Basic Instincts: The Full Monty

By Michael Willard

Should the US President have the power to debase America’s historic values? In this regard, the focus of impeachment hearings, while important, represents merely a flea on a tick on a big shaggy dog.

In other words, bribing a foreign country to interfere in an American election is damnable, but in the pantheon of assaults on American ideals, it’s merely the exposure of undergarments — not the Full Monty.

But, of course and without a doubt, it is impeachable, though it’s just the first layer of skin on a really rotten onion.

A President has tremendous powers, though held in check by the US Supreme Court and Congress (such as the War Powers Act); but, for the most part, Donald Trump has had a green light highway.

This is particularly true if a president — such as Trump — chooses to lie and play rope-a-dope with decisions that in normal times with a normal chief executive would be stratospherically out of bounds.

Noting that Trump does not have to commit high crimes or misdemeanors to meet the impeachment threshold, a reasonable person could conclude the President leaped over that bar long ago.

For example, did Trump have the right to pull troops out of Syria after a phone call with Turkey strong man Recep Tayyip Erdoğan? Did he have the right to betray America’s allies fighting ISIS, the Kurds?

In my view, this represented a tarnishing of America’s image. It is reverberating from sea-to-sea, mainly with our allies; but also — in a gleeful way — with those who are our enemies, Russia and the butcher of Syria, Bashar al-Assad.

Was this impeachable?

It should be. Besides, impeachment is more a political equation than a criminal one. In historical context, one President was acquitted, one resigned prior to impeachment and the verdict is out on Trump.

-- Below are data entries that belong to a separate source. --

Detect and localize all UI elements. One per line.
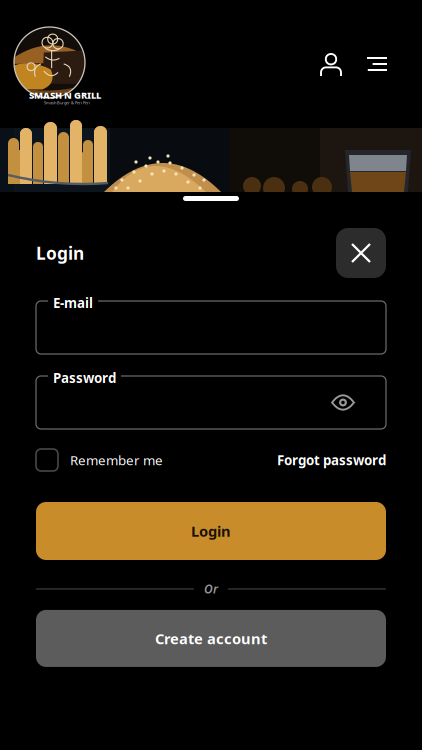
staticText: Login [36, 242, 84, 264]
button[interactable]: Login [36, 502, 386, 560]
staticText: SMASH N GRILL [29, 89, 101, 101]
staticText: Smash Burger & Peri Peri [44, 100, 90, 105]
staticText: Remember me [70, 451, 163, 469]
staticText: Forgot password [277, 451, 386, 469]
button[interactable]: Forgot password [277, 451, 386, 469]
button[interactable]: Menu [359, 46, 395, 82]
button[interactable]: Remember me [36, 449, 163, 471]
staticText: Password [53, 369, 116, 387]
staticText: Create account [155, 629, 267, 648]
button[interactable]: Create account [36, 610, 386, 667]
button[interactable]: Close [336, 228, 386, 278]
staticText: Login [191, 521, 231, 541]
staticText: Or [204, 581, 218, 597]
button[interactable]: Account [313, 47, 349, 83]
staticText: E-mail [53, 294, 93, 312]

What transpired in Syria will be a blood stain on our once noble character for the foreseeable future. But, in a Democracy, shouldn’t such acts wait for the next election and let the people judge?

This would certainly be preferable.

However, when an arsonist is burning down your house, you don’t take the time to check your mail, mow the grass and do another load of laundry. You stop the arsonist.

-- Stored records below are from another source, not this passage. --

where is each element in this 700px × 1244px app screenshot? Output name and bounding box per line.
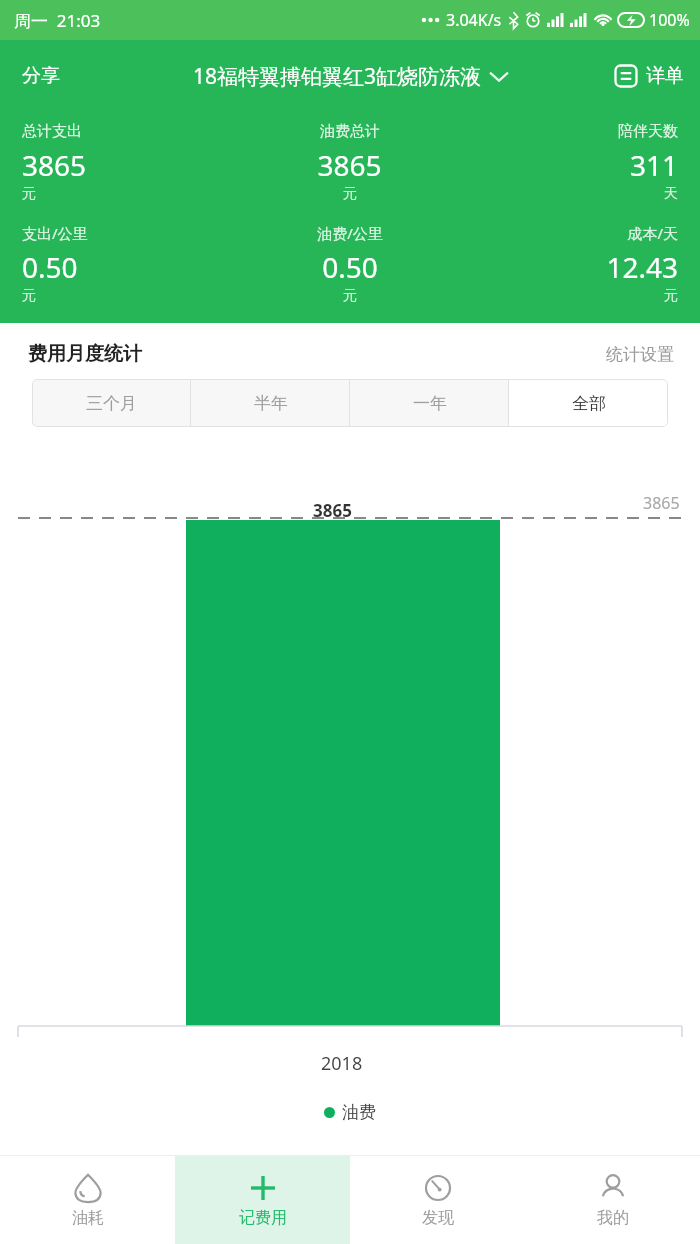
staticText: 2018	[321, 1051, 363, 1076]
button[interactable]: 一年	[350, 379, 509, 427]
staticText: 元	[22, 287, 36, 305]
staticText: 半年	[254, 393, 288, 414]
staticText: 分享	[22, 64, 60, 88]
staticText: 元	[343, 287, 357, 305]
staticText: 我的	[597, 1208, 629, 1228]
staticText: 详单	[646, 64, 684, 88]
staticText: 全部	[572, 393, 606, 414]
staticText: 元	[664, 287, 678, 305]
button[interactable]: 记费用	[175, 1156, 350, 1244]
button[interactable]: 三个月	[32, 379, 191, 427]
staticText: 0.50	[322, 248, 378, 286]
staticText: 3865	[22, 146, 87, 184]
staticText: 元	[343, 185, 357, 203]
button[interactable]: 分享	[0, 54, 82, 98]
staticText: 周一 21:03	[14, 9, 101, 32]
staticText: 12.43	[606, 248, 678, 286]
staticText: 311	[629, 146, 678, 184]
staticText: 总计支出	[22, 122, 82, 141]
staticText: 3865	[317, 146, 382, 184]
button[interactable]: 我的	[525, 1156, 700, 1244]
button[interactable]: 全部	[509, 379, 668, 427]
button[interactable]: 油耗	[0, 1156, 175, 1244]
staticText: 3865	[313, 499, 352, 522]
staticText: 油费总计	[320, 122, 380, 141]
button[interactable]: 发现	[350, 1156, 525, 1244]
staticText: 3865	[643, 492, 680, 514]
staticText: 油费	[342, 1102, 376, 1123]
button[interactable]: 统计设置	[580, 336, 700, 373]
staticText: 成本/天	[627, 223, 678, 243]
staticText: 100%	[649, 9, 690, 31]
staticText: 费用月度统计	[28, 342, 142, 366]
staticText: 元	[22, 185, 36, 203]
staticText: 支出/公里	[22, 223, 88, 243]
button[interactable]: 半年	[191, 379, 350, 427]
staticText: 三个月	[86, 393, 137, 414]
staticText: 陪伴天数	[618, 122, 678, 141]
staticText: 18福特翼搏铂翼红3缸烧防冻液	[193, 62, 482, 91]
staticText: 3.04K/s	[446, 9, 502, 31]
staticText: 0.50	[22, 248, 78, 286]
staticText: 油费/公里	[317, 223, 383, 243]
staticText: 统计设置	[606, 344, 674, 365]
staticText: 发现	[422, 1208, 454, 1228]
staticText: 天	[664, 185, 678, 203]
staticText: 油耗	[72, 1208, 104, 1228]
button[interactable]: 18福特翼搏铂翼红3缸烧防冻液	[187, 56, 514, 97]
staticText: 一年	[413, 393, 447, 414]
button[interactable]: 详单	[598, 56, 700, 96]
staticText: 记费用	[239, 1208, 287, 1228]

Could we impeach Trump for pulling America out of the global Paris Climate Agreement signed by nearly 200 countries around the world, thereby tying our future to a handful of neanderthals.

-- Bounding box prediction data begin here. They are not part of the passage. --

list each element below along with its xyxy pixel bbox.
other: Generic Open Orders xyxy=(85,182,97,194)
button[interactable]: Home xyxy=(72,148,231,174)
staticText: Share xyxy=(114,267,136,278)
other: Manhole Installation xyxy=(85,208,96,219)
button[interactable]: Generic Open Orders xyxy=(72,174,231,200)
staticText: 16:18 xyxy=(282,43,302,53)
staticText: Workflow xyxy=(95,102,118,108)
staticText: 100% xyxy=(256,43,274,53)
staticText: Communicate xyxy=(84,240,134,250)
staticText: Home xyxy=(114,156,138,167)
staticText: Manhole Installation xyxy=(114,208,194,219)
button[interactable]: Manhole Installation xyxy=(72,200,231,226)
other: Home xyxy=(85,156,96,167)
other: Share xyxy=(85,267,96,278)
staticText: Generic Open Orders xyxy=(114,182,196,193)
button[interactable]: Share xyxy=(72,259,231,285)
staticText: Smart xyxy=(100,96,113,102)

Probably not, but we see the result of that arsonist’s foolishness daily as fires rage and ice cap melt, Only an ignoramus would disagree with 99 per cent of the scientists who say the planet is facing doom.

What about Trump’s thumbing his nose at the Iran nuclear deal, leaving the permanent members of the UN Security Council — in this case including China and Russia — high, dry and bewildered.

Impeachable? Probably not, unless one were to consider obsession, envy and jealousy of all President Obama’s accomplishments a crime. What about putting children in cages?

It’s doubtful one can be impeached for the myriad of affronts, both verbal and visual, that Trump commits almost hourly. The same holds true for his thousands of documented lies and his bigotry.

Actions and words, which have ended political careers in the past, bounce off Trump like tossed marshmallows. After all, he could shoot someone on Fifth Avenue and still have the support of his base.

Also, left on the table, is Robert Mueller’s lengthy investigation and report. The special prosecutor didn’t billboard impeachable offenses, he merely indicated they were there.

In essence, Mueller said he had done his job, and now it was up to Congress to act.

Being a global embarrassment is probably of insufficient weight to be impeachable, though Trump does pile one sad outrage on another like putting logs on an already roaring fire.

When you add all this up — and there will be a day of reckoning — you can call it Trump’s version of the Full Monty or whatever. I know one thing, the emperor wears not a stitch of clothes.